JANE MULFINGER: Exacting Minutia While History Repeats, 2004.
3 floor-to-ceiling enclosures, 2.5' x 4' x 16.5'.
Down, aluminum, steel, plexiglass, hardware, timer, light, energy
Contemporary Arts Forum, Santa Barbara Museum of Contemporary Art
A site-specific installation incorporating the unpredictable movement of down, simulated daylight, increments of time, and spatial relationships, all of these combining to reflect upon the nature of history.

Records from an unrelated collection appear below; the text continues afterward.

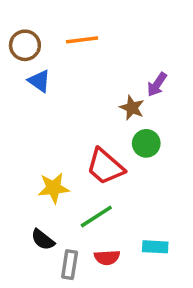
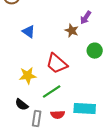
blue triangle: (39, 81) -> (29, 32), moved
green circle: (146, 143) -> (95, 51), moved
cyan rectangle: (155, 247) -> (85, 109), size x1.5

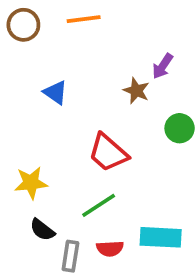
yellow star: (28, 76) -> (31, 183), moved

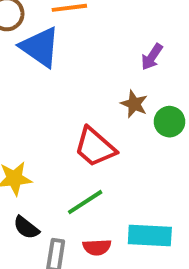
brown star: (136, 91) -> (134, 104), moved
blue triangle: (55, 92) -> (40, 47), moved, size x1.6

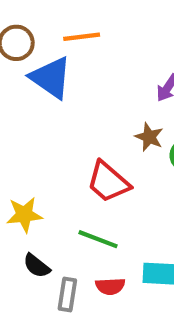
green line: (85, 202) -> (98, 239), turned 54

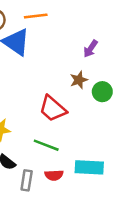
brown star: (149, 137) -> (79, 80), turned 30

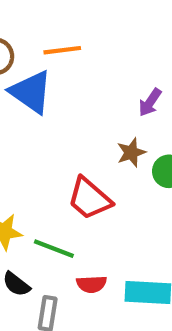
green line: (46, 145) -> (54, 249), moved
red semicircle: (54, 175) -> (92, 284), moved

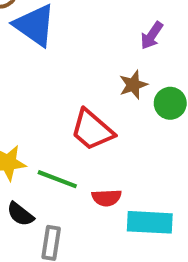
red semicircle: (92, 284) -> (107, 198), moved

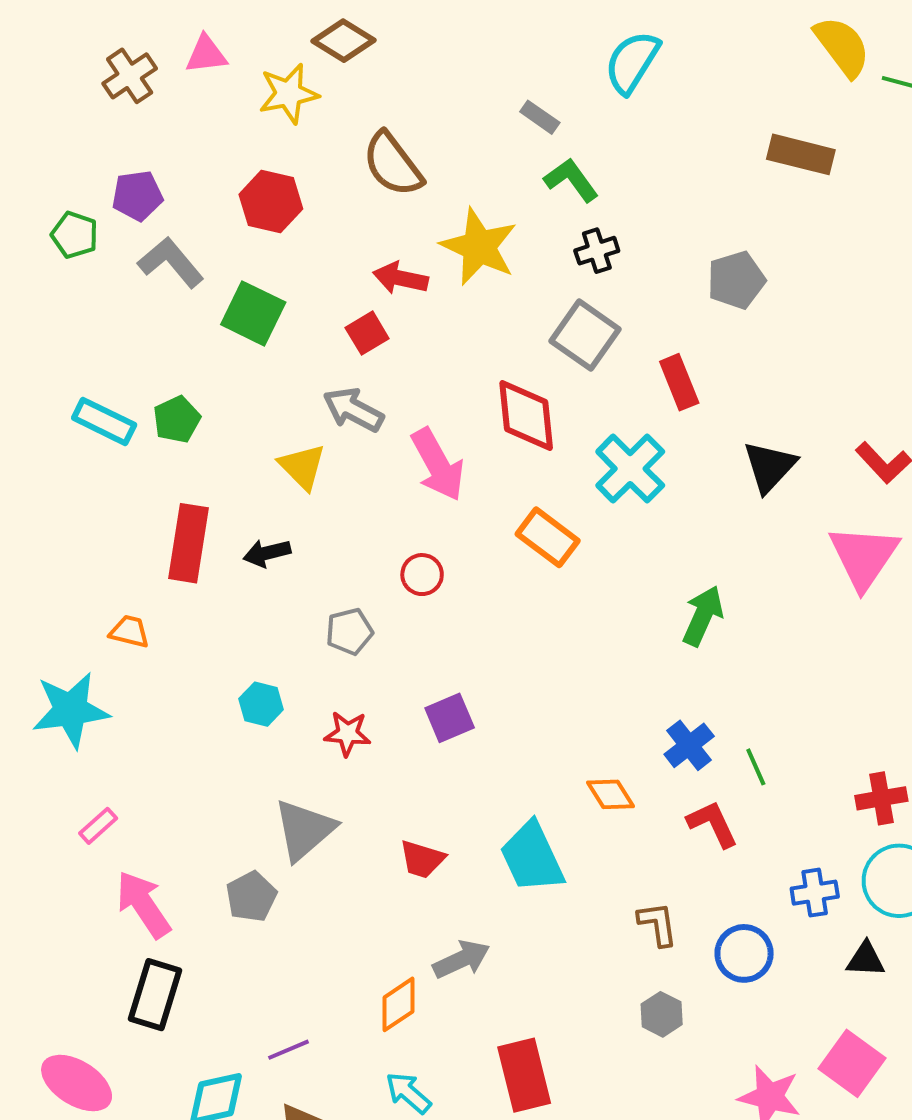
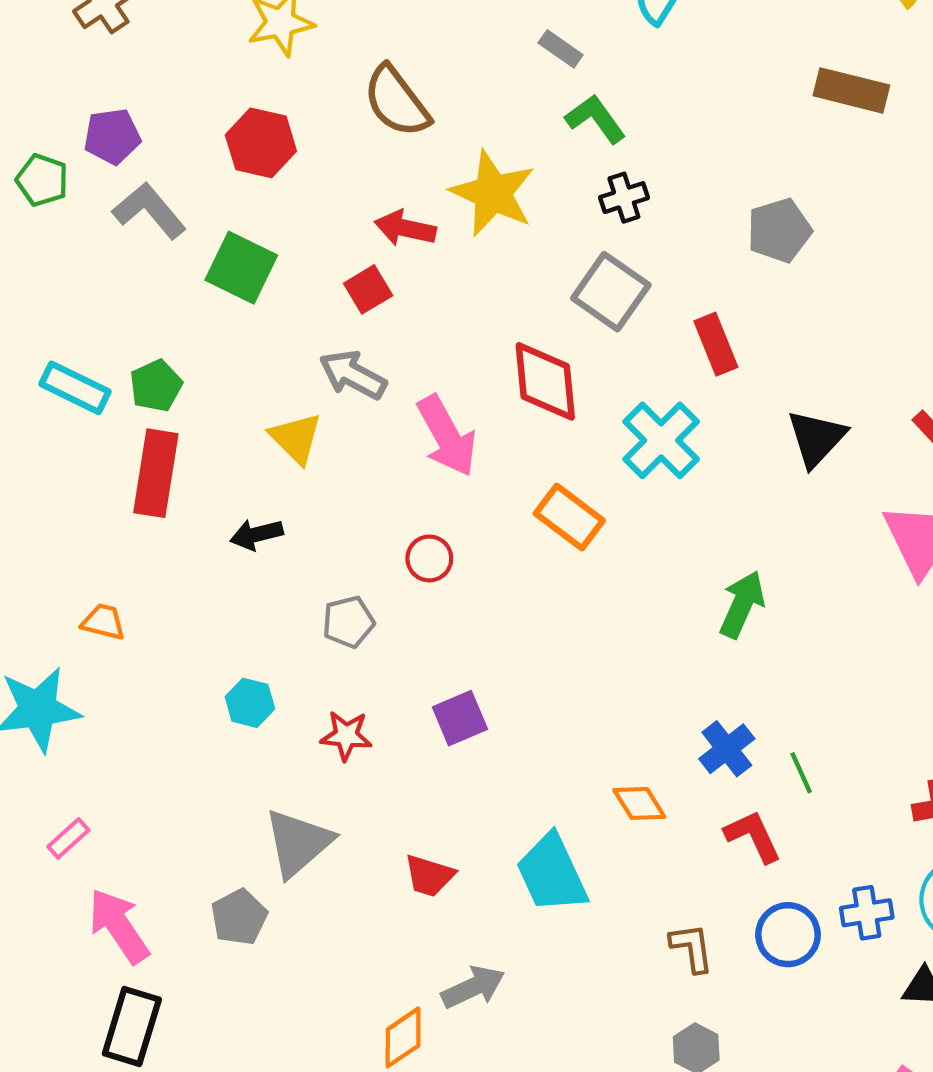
red rectangle: (188, 543) -> (156, 473), moved
blue circle: (744, 953) -> (788, 935), moved

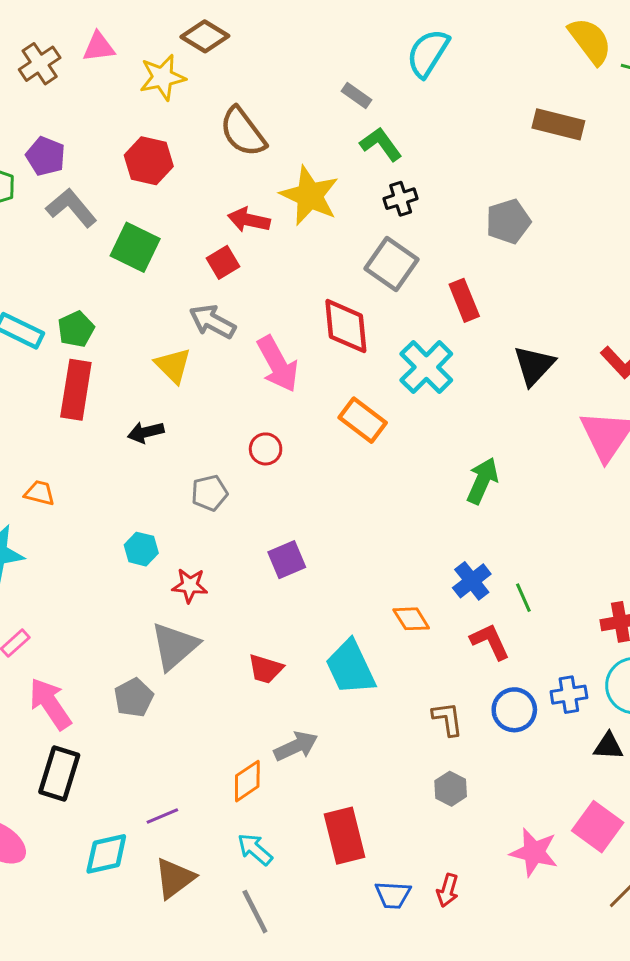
purple pentagon: (112, 136) -> (46, 156), turned 30
red star: (346, 736) -> (190, 585), moved

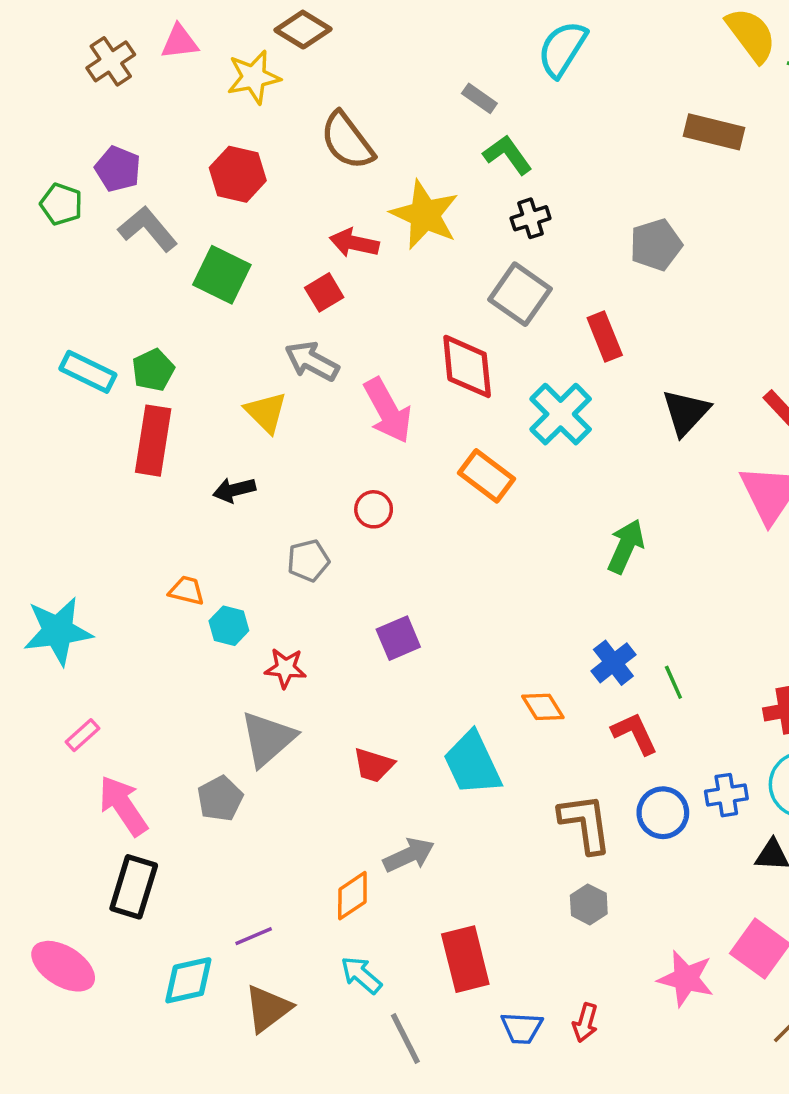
orange trapezoid: (40, 493) -> (187, 590), moved
brown L-shape: (448, 719) -> (585, 823), size x1.5
gray line: (255, 912) -> (405, 1039), moved

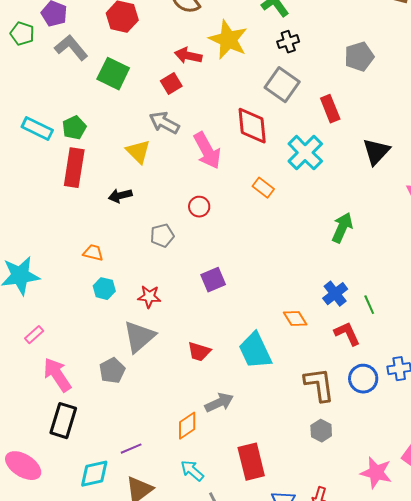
orange rectangle: (486, 476) -> (263, 188), size x0.7
cyan hexagon: (229, 626) -> (104, 289), moved

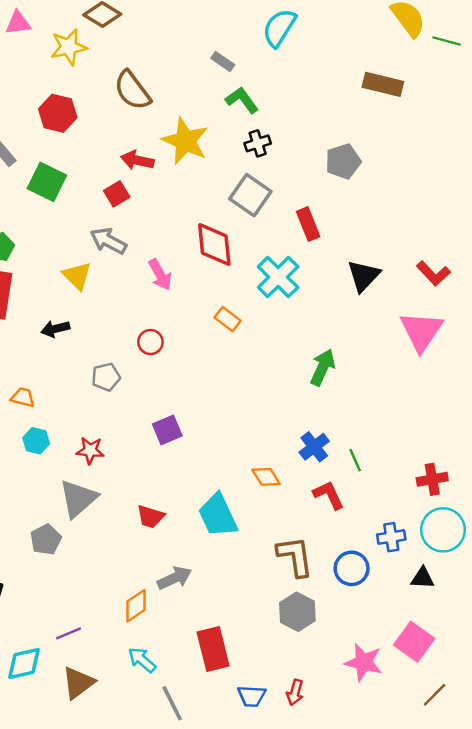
pink arrow: (207, 151) -> (160, 275), size x0.7
blue circle: (363, 379) -> (352, 568), moved
gray hexagon: (321, 431) -> (297, 612), size x1.4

In the genesis of this work, one of Mulfinger’s objectives was to address an apparent lack, that of light in a space that has an oppressively dark ceiling. Three light boxes, daylight balanced, were installed as mock skylights in the ceiling of the 1600 squarefoot space. Directly underneath each ‘skylight’ are enclosed chambers constructed of aluminum, steel, plexiglass and wood. Each enclosure contains an amount of down feather equal to a standard pillow. Approximately every 2 1/2 minutes, the timer that controls the fans of all three objects, turns on. The feathers resting at the bottom of the chamber churn and rise. Over the minutes that pass, the feathers congest the filter at the top of each box. When the timer turns off, there is a pause, then a cumulative feather fall that is slow and graceful to the base of the columns. The luminous rise and fall of matter parallels the sensations of clouds passing overhead.